Pourtant, suite à l’intervention des banques centrales (23 mars au 20 avril 2020), les actionnaires ne semblaient plus troublés par l’annonce de la crise sanitaire et les prix ont rebondi partout dans le monde. Deuxièmement, les caractéristiques propres à chaque pays semblent avoir eu, au mieux, peu d’influence sur les réactions des marchés boursiers. Les marchés boursiers n’ont pas réagi plus fortement dans les pays plus sensibles à la pandémie, soit en raison de la fragilité économique structurelle (par exemple, les pays endettés), soit en raison de l’exposition aux vecteurs de transmission (par exemple, les pays à population « à risque »).

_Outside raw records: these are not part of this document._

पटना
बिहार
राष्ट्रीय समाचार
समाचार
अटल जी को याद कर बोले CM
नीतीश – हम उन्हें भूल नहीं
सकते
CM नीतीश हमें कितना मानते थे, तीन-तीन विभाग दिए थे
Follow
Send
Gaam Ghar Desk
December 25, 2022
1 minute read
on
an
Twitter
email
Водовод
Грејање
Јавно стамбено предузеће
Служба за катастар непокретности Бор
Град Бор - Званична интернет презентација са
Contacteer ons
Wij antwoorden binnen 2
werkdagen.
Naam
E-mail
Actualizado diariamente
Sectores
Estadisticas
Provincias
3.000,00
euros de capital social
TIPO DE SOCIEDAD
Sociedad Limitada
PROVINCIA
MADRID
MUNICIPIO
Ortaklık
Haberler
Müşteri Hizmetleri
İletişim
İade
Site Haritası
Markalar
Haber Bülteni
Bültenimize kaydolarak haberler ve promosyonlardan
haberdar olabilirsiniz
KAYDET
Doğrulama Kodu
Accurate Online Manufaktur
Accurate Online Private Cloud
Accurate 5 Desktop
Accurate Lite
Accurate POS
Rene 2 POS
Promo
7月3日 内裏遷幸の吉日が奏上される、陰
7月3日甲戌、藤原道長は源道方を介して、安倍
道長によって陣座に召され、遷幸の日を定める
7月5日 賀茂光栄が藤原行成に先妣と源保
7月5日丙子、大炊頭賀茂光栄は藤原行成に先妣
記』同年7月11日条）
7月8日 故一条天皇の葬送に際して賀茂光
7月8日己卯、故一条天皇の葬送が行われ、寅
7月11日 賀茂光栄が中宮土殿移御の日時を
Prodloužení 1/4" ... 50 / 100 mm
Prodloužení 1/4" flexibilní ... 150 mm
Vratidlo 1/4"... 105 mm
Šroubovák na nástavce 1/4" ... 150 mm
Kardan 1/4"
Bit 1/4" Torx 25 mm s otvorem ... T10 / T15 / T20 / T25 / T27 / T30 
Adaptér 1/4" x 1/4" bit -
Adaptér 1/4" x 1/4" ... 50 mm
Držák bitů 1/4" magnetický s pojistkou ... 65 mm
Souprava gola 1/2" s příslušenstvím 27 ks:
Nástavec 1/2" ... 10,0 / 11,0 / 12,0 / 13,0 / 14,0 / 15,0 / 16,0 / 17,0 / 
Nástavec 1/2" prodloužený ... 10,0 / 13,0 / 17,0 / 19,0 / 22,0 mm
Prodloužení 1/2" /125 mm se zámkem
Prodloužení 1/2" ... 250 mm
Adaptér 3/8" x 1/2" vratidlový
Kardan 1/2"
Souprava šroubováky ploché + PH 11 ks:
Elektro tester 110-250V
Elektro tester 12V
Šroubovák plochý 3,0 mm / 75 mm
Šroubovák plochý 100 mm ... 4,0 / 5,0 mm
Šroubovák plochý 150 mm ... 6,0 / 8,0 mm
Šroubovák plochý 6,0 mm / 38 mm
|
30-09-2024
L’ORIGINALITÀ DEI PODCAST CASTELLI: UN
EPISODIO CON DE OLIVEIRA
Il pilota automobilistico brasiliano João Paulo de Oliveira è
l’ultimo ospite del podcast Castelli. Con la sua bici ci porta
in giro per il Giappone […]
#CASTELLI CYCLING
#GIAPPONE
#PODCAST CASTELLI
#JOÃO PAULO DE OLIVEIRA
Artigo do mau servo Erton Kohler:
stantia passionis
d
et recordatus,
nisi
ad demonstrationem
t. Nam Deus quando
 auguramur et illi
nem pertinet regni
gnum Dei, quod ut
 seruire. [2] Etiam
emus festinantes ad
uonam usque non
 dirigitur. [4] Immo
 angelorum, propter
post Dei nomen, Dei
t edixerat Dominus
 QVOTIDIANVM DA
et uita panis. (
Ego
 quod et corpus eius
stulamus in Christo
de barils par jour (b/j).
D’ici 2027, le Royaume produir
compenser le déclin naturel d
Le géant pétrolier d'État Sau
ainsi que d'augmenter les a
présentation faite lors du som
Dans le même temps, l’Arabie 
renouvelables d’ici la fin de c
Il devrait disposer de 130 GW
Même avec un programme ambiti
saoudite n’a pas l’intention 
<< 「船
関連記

Troisièmement, les investisseurs étaient sensibles au nombre de cas de COVID-19 dans les pays voisins (mais surtout riches). Quatrièmement, les facilités de crédit et les garanties gouvernementales, la baisse des taux d’intérêt directeurs et les mesures de blocage ont atténué la baisse des cours des actions. En conclusion, les marchés boursiers intègrent-ils toutes les informations disponibles ? En fait, il s’avère que nous pouvons voir le verre à moitié plein ou à moitié vide. D’une part, la dynamique des marchés boursiers pendant la pandémie COVID-19 n’est pas complètement accidentelle.

En particulier, les données suggèrent que ce n’est pas la situation des pays avant la crise qui a influencé la réaction des marchés boursiers, mais plutôt les politiques de santé mises en œuvre pendant la crise pour limiter la transmission du virus et les politiques macroéconomiques visant à soutenir les entreprises. En revanche, les fondamentaux n’expliquent qu’une (très) petite partie des variations boursières.